"""

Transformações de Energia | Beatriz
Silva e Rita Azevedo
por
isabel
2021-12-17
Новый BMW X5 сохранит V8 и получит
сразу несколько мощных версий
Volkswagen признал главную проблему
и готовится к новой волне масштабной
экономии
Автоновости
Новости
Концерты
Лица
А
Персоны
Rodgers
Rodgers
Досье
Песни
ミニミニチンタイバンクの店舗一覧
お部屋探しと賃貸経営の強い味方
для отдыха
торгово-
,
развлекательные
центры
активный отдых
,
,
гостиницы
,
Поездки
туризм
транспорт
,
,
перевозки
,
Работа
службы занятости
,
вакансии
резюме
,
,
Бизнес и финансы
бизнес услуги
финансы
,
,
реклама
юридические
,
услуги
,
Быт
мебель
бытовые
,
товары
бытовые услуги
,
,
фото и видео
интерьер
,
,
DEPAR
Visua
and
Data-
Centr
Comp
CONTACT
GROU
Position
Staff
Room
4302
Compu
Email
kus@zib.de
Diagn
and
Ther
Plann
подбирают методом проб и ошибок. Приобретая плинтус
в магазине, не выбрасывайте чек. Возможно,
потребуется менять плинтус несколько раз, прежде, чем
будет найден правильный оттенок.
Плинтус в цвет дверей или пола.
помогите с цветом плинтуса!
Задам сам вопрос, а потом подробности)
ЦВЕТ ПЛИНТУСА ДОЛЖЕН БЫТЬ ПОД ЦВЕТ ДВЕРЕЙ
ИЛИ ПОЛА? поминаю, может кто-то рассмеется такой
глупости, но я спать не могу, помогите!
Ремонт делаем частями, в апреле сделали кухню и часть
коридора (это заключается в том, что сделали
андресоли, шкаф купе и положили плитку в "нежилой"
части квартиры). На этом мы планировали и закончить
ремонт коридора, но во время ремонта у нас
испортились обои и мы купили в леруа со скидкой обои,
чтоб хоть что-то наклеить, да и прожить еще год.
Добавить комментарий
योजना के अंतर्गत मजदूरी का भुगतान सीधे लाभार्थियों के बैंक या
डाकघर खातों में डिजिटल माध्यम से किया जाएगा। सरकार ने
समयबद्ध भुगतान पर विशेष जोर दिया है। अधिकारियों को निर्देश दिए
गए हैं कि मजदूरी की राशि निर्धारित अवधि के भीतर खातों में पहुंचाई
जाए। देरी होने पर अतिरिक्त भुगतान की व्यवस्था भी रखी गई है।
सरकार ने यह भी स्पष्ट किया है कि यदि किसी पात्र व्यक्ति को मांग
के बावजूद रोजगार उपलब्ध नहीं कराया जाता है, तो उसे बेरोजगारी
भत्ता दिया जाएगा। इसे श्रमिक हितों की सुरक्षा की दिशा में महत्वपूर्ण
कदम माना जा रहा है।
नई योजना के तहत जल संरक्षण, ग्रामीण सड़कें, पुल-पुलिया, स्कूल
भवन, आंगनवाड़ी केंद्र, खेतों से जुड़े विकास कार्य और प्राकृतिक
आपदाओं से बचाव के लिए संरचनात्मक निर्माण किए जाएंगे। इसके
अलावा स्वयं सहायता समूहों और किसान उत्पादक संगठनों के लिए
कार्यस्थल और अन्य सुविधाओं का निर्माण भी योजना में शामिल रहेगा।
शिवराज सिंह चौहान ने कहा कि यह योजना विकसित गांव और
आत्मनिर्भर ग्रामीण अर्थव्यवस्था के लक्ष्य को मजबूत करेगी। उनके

"""

• Problem:
Transcribe the records. Keep every word exactly as it stands.

• The answer:
Transformações de Energia | Beatriz
Silva e Rita Azevedo
por
isabel
2021-12-17
Новый BMW X5 сохранит V8 и получит
сразу несколько мощных версий
Volkswagen признал главную проблему
и готовится к новой волне масштабной
экономии
Автоновости
Новости
Концерты
Лица
А
Персоны
Rodgers
Rodgers
Досье
Песни
ミニミニチンタイバンクの店舗一覧
お部屋探しと賃貸経営の強い味方
для отдыха
торгово-
,
развлекательные
центры
активный отдых
,
,
гостиницы
,
Поездки
туризм
транспорт
,
,
перевозки
,
Работа
службы занятости
,
вакансии
резюме
,
,
Бизнес и финансы
бизнес услуги
финансы
,
,
реклама
юридические
,
услуги
,
Быт
мебель
бытовые
,
товары
бытовые услуги
,
,
фото и видео
интерьер
,
,
DEPAR
Visua
and
Data-
Centr
Comp
CONTACT
GROU
Position
Staff
Room
4302
Compu
Email
kus@zib.de
Diagn
and
Ther
Plann
подбирают методом проб и ошибок. Приобретая плинтус
в магазине, не выбрасывайте чек. Возможно,
потребуется менять плинтус несколько раз, прежде, чем
будет найден правильный оттенок.
Плинтус в цвет дверей или пола.
помогите с цветом плинтуса!
Задам сам вопрос, а потом подробности)
ЦВЕТ ПЛИНТУСА ДОЛЖЕН БЫТЬ ПОД ЦВЕТ ДВЕРЕЙ
ИЛИ ПОЛА? поминаю, может кто-то рассмеется такой
глупости, но я спать не могу, помогите!
Ремонт делаем частями, в апреле сделали кухню и часть
коридора (это заключается в том, что сделали
андресоли, шкаф купе и положили плитку в "нежилой"
части квартиры). На этом мы планировали и закончить
ремонт коридора, но во время ремонта у нас
испортились обои и мы купили в леруа со скидкой обои,
чтоб хоть что-то наклеить, да и прожить еще год.
Добавить комментарий
योजना के अंतर्गत मजदूरी का भुगतान सीधे लाभार्थियों के बैंक या
डाकघर खातों में डिजिटल माध्यम से किया जाएगा। सरकार ने
समयबद्ध भुगतान पर विशेष जोर दिया है। अधिकारियों को निर्देश दिए
गए हैं कि मजदूरी की राशि निर्धारित अवधि के भीतर खातों में पहुंचाई
जाए। देरी होने पर अतिरिक्त भुगतान की व्यवस्था भी रखी गई है।
सरकार ने यह भी स्पष्ट किया है कि यदि किसी पात्र व्यक्ति को मांग
के बावजूद रोजगार उपलब्ध नहीं कराया जाता है, तो उसे बेरोजगारी
भत्ता दिया जाएगा। इसे श्रमिक हितों की सुरक्षा की दिशा में महत्वपूर्ण
कदम माना जा रहा है।
नई योजना के तहत जल संरक्षण, ग्रामीण सड़कें, पुल-पुलिया, स्कूल
भवन, आंगनवाड़ी केंद्र, खेतों से जुड़े विकास कार्य और प्राकृतिक
आपदाओं से बचाव के लिए संरचनात्मक निर्माण किए जाएंगे। इसके
अलावा स्वयं सहायता समूहों और किसान उत्पादक संगठनों के लिए
कार्यस्थल और अन्य सुविधाओं का निर्माण भी योजना में शामिल रहेगा।
शिवराज सिंह चौहान ने कहा कि यह योजना विकसित गांव और
आत्मनिर्भर ग्रामीण अर्थव्यवस्था के लक्ष्य को मजबूत करेगी। उनके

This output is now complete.